Three months after Thomas’s death, his will was read. No impersonal executor’s letters for Thomas. He had asked for the community of his legatees to gather, to inspect each other, to recognize the presence of his mind and estate at work after the passage of his body.
Katherine and Natalie were summoned to a midtown office which smelled of old leather and pipe tobacco. Amidst the small group already gathered, most of whom she didn’t know, Katherine spied Susannah Holmes, wrapped in a lavish mink.
Katherine managed a nod, before averting her eyes and taking Natalie to a window seat in the far corner of the room. As they waited for Thomas’s lawyer who was also his executor to read the will, she told Natalie the story of the towering spires they could see in magnificent detail from the window.
But her thoughts were on Susannah. She had forgotten about Susannah. Forgotten how much she despised the woman. Despised the way she had taken charge of the funeral proceedings as if she were Thomas’s wife. Despised the curt way she had rung the Gallery on the day the opening exhibition was over to order the return of Thomas’s pictures. Susannah constituted the only part of Thomas’s life that Katherine found it difficult to allow.
The Executor called them to order. He read, his voice a decisive monotone, gathering phrases in its stride, neutralising, equalising. Buried somewhere in his bland delivery, there was Thomas’s own playful tone, his tastes, his wishes, the forms in which he wanted to be remembered. Katherine held Natalie’s hand tightly, wondering what she made of it all. There was a substantial legacy, greater than she had somehow ever imagined. There were bequests to a score of charities, to Harvard for the establishment of a Chair, to PEN, to the Academy of Letters for the institution of a prize to translators of German fiction.
She started as her own name rolled off the Executor’s thin lips.
‘To Katherine Jardine, who has for many years been like a daughter to me, I leave my house with all its contents and my collection of works of art,(bar two) for which she shared my love.’
Katherine started to cry.
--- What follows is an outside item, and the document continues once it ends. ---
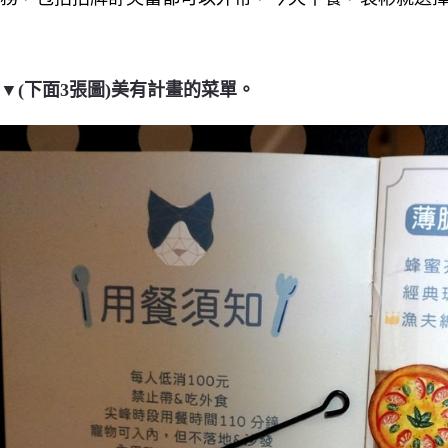
▼(下面3張圖)美有計畫的菜單。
With half an ear she heard that Susannah and a variety of other individuals had received substantial legacies. And then Natalie was named. Natalie Jardine Negri della Buonaterra, ‘to my youngest friend whose life is all to be made, I leave the two villages by Lionel Feininger and the remainder of my estate to be kept in trust for her until her twenty-first birthday.’
‘What does it mean, mommy? What estate? Where is it?’ Natalie whispered when the voice had stopped. ‘Isn’t Thomas kind? My favourite villages. Can I put them in my room?’
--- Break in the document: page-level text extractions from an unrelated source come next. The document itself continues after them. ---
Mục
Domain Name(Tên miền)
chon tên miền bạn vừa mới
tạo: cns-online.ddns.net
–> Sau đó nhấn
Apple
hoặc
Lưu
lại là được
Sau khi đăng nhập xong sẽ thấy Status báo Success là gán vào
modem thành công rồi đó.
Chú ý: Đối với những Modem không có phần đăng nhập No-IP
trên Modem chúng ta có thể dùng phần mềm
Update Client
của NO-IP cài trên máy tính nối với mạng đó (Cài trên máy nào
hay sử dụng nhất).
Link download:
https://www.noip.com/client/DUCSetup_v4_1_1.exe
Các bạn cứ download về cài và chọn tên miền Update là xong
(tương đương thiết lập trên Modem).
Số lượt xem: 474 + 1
At Natalie’s voice, the man in front of them turned and smiled at her. ‘What it means, young lady, is that you are a very lucky girl.’
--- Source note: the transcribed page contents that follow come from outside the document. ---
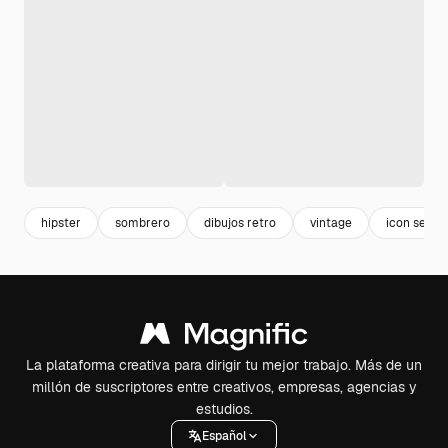
hipster
sombrero
dibujos retro
vintage
icon set
La plataforma creativa para dirigir tu mejor trabajo. Más de un
millón de suscriptores entre creativos, empresas, agencias y
estudios.
Español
Katherine, trying to control her tears, whisked Natalie away. She could feel all the eyes in the room turned on her daughter, the murmurs, the hum of voices, already speculating, wondering whether Natalie might be Thomas’s child. She must take her out of here before Natalie was poisoned by the tongues.
Near the door she all but collided with Susannah Holmes. ‘Bitch. Scheming bitch,’ the woman’s words slapped her. ‘Think you got what you wanted? Well don’t be too sure.’
Katherine looked at her as if she were mad. She all but dragged Natalie to the elevator.
‘Don’t let her upset you, mommy,’ Natalie said in the maternal tones, she had increasingly taken on of late. ‘She’s just silly, that Susannah.’
‘You’re right, hon,’ Katherine smiled at her daughter’s seriousness. ‘I’ll tell you what. Let’s go to The Russian Tea Rooms where we always went with Thomas and eat as many of his favourite cakes as we can.’
Ensconced at a table in the Tea Rooms, Katherine explained to Natalie what Thomas’s will meant.
‘But that’s amazing, mommy,’ Natalie played with a millefeuille, her face unusually solemn.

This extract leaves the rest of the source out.